Тут у Вас уже и речи нет о чуткости к разным нравственным призывам. ВК выполнению не одной, а всех моральных заповедей. Нет, речь идёт только о верности своим взглядам, все остальные нравственные призывы оцениваются лишь как человеческие слабости, как зло. Всё страшно сужено до единственного завета: отречение от веры нехорошо!

Если в человеке борются несколько нравственных призывов (так чаще всего и бывает) и он, как в Вашем примере Акоста, отказывается от выражения своих взглядов ради счастья любимой девушки, он нарушает этим мораль не больше, чем Спиноза, отказавшийся от любви ради свободы философствования. И Акоста, и Спиноза поступили по-разному, но оба - и нравственно и безнравственно одновременно, потому что совершенно нравственным решением было бы соединение в своей жизни обеих заповедей: свободы убеждения и любви к ближнему. Стремиться следует не к выбору одного и отречению от всего остального, как к слабости, а к нравственно полноценной жизни, гражданской, трудовой и семейной одновременно.

Сейчас Вы стали прославлять Спинозу в осуждение Акосте, но это и есть Ваше отречение от себя прежнего в пользу «фанатизма одного долга», «ангела с пеной на губах», «самого страшного исчадия добра». Это становится совершенно очевидно, когда родоначальника новой науки Галилея Вы ставите рядом и даже ниже фанатичных монахов (оставим в стороне, что Дж. Бруно был гораздо сложнее Вашего описания, больше подходящего к Т.Кампанелле). Что и говорить, твёрдость и мужество в мученичестве всегда импонируют людям. Только надо видеть, что именно отстаивают монахи и куда они зовут своим примером.

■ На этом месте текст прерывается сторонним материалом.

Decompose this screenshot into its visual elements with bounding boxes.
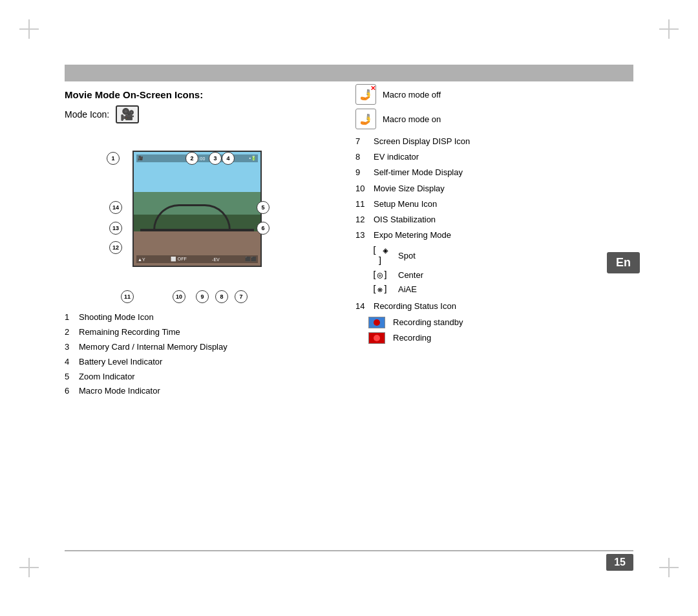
spot-icon: [ ◈ ]: [368, 245, 392, 266]
standby-dot: [374, 319, 380, 326]
screen-icon-left: 🎥: [138, 156, 143, 161]
list-item: 12OIS Stabilization: [355, 214, 633, 226]
list-item: 11Setup Menu Icon: [355, 198, 633, 210]
callout-4: 4: [222, 152, 235, 165]
camera-screen: 🎥 00:10:00 ▪️🔋 ▲Y ⬜ OFF -EV ⬛⬛: [132, 151, 262, 267]
macro-off-icon: 🤳✕: [355, 84, 376, 105]
screen-bottom-mid: ⬜ OFF: [171, 257, 187, 262]
callout-13: 13: [109, 222, 122, 235]
section-title: Movie Mode On-Screen Icons:: [65, 89, 330, 100]
callout-12: 12: [109, 241, 122, 254]
expo-sub-items: [ ◈ ] Spot [◎] Center [❋] AiAE: [368, 245, 633, 294]
list-item: 13Expo Metering Mode: [355, 229, 633, 241]
recording-row: Recording: [368, 332, 633, 344]
x-mark-icon: ✕: [370, 85, 375, 92]
center-icon: [◎]: [368, 270, 392, 280]
left-items-list: 1 Shooting Mode Icon 2 Remaining Recordi…: [65, 312, 330, 397]
recording-standby-row: Recording standby: [368, 317, 633, 328]
screen-bottom-ev: -EV: [212, 257, 220, 262]
callout-7: 7: [235, 290, 248, 303]
bridge-silhouette: [140, 204, 254, 237]
expo-spot: [ ◈ ] Spot: [368, 245, 633, 266]
list-item: 6 Macro Mode Indicator: [65, 386, 330, 397]
screen-bottom-right: ⬛⬛: [245, 257, 257, 262]
page-number: 15: [606, 554, 633, 571]
recording-dot: [374, 335, 380, 341]
callout-8: 8: [215, 290, 228, 303]
callout-1: 1: [107, 152, 120, 165]
corner-mark-bl: [19, 551, 45, 577]
mode-icon-label: Mode Icon:: [65, 109, 109, 120]
screen-bottom-left: ▲Y: [138, 257, 145, 262]
list-item: 1 Shooting Mode Icon: [65, 312, 330, 323]
callout-5: 5: [257, 201, 270, 214]
bridge-road: [140, 229, 254, 231]
macro-on-icon: 🤳: [355, 109, 376, 129]
screen-ui-bottom: ▲Y ⬜ OFF -EV ⬛⬛: [136, 255, 258, 263]
list-item: 10Movie Size Display: [355, 183, 633, 195]
expo-aiae: [❋] AiAE: [368, 284, 633, 294]
callout-11: 11: [121, 290, 134, 303]
corner-mark-br: [653, 551, 679, 577]
recording-status-list: 14 Recording Status Icon: [355, 301, 633, 312]
callout-9: 9: [196, 290, 209, 303]
list-item-battery: 4 Battery Level Indicator: [65, 357, 330, 368]
center-label: Center: [398, 270, 423, 280]
list-item: 3 Memory Card / Internal Memory Display: [65, 342, 330, 353]
spot-label: Spot: [398, 251, 416, 260]
list-item: 2 Remaining Recording Time: [65, 327, 330, 338]
macro-off-row: 🤳✕ Macro mode off: [355, 84, 633, 105]
mode-icon-image: [116, 105, 139, 123]
callout-10: 10: [173, 290, 185, 303]
aiae-label: AiAE: [398, 284, 417, 294]
recording-label: Recording: [393, 333, 431, 343]
screen-icons-right: ▪️🔋: [249, 156, 257, 161]
top-bar: [65, 65, 633, 81]
right-column: 🤳✕ Macro mode off 🤳 Macro mode on 7Scree…: [343, 84, 633, 545]
recording-standby-label: Recording standby: [393, 317, 463, 327]
main-content: Movie Mode On-Screen Icons: Mode Icon: 🎥…: [65, 84, 633, 545]
left-column: Movie Mode On-Screen Icons: Mode Icon: 🎥…: [65, 84, 343, 545]
macro-section: 🤳✕ Macro mode off 🤳 Macro mode on: [355, 84, 633, 129]
callout-14: 14: [109, 201, 122, 214]
callout-3: 3: [209, 152, 222, 165]
callout-6: 6: [257, 222, 270, 235]
recording-status-item: 14 Recording Status Icon: [355, 301, 633, 312]
bridge-arch: [153, 204, 231, 230]
callout-2: 2: [185, 152, 198, 165]
list-item: 5 Zoom Indicator: [65, 372, 330, 383]
corner-mark-tr: [653, 19, 679, 45]
list-item: 7Screen Display DISP Icon: [355, 136, 633, 147]
recording-icon: [368, 332, 385, 344]
diagram-container: 🎥 00:10:00 ▪️🔋 ▲Y ⬜ OFF -EV ⬛⬛ 1 2 3 4 5…: [107, 131, 288, 306]
aiae-icon: [❋]: [368, 284, 392, 294]
list-item: 8EV indicator: [355, 151, 633, 163]
corner-mark-tl: [19, 19, 45, 45]
macro-on-row: 🤳 Macro mode on: [355, 109, 633, 129]
macro-off-label: Macro mode off: [383, 90, 441, 100]
mode-icon-row: Mode Icon:: [65, 105, 330, 123]
macro-on-label: Macro mode on: [383, 114, 441, 124]
expo-center: [◎] Center: [368, 270, 633, 280]
list-item: 9Self-timer Mode Display: [355, 167, 633, 178]
right-items-list: 7Screen Display DISP Icon 8EV indicator …: [355, 136, 633, 241]
recording-standby-icon: [368, 317, 385, 328]
bottom-bar: [65, 550, 633, 551]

Вы говорите, что Бруно «истину отстаивал по-средневековому6 всем собой. Он был монах, мистик. И его стойкость трудно понять без привычки к дисциплине созерцания и молитве, без твёрдого канона поведения, оставленного мучениками. У монахов на каждом шагу - чин, этикет. Послушание паче молитвы. Обет. Клятва. Присяга. В трудных случаях это очень поддерживает человека, уравновешивает его слабость, как дисциплина на войне. Первые солдаты, получавшие своё сальдо за ратный труд, никакой родины не имели и не любили, но жизнь отдавали – за что? За несколько денежек? – Скорее по привычке к дисциплине. И потому, что к этой смерти в бою себя настроили и не боялись. Такая смерть была условием их профессии, их чести. Как для врача готовность к холере, дворянина – к дуэли, диссидента – к аресту, следствию и суду. Солдат мог и любить родину, диссидент – свободу (или ту же Родину), но крепко держаться ему помогает твёрдая установка, закон чести, присяга: с ними не разговаривать! Что заставило расколоться офицеров, стоявших насмерть под Бородиным? - Отсутствие выработанной установки. Отсутствие правил поведения на следствии. Попытка найти общий язык с Николаем».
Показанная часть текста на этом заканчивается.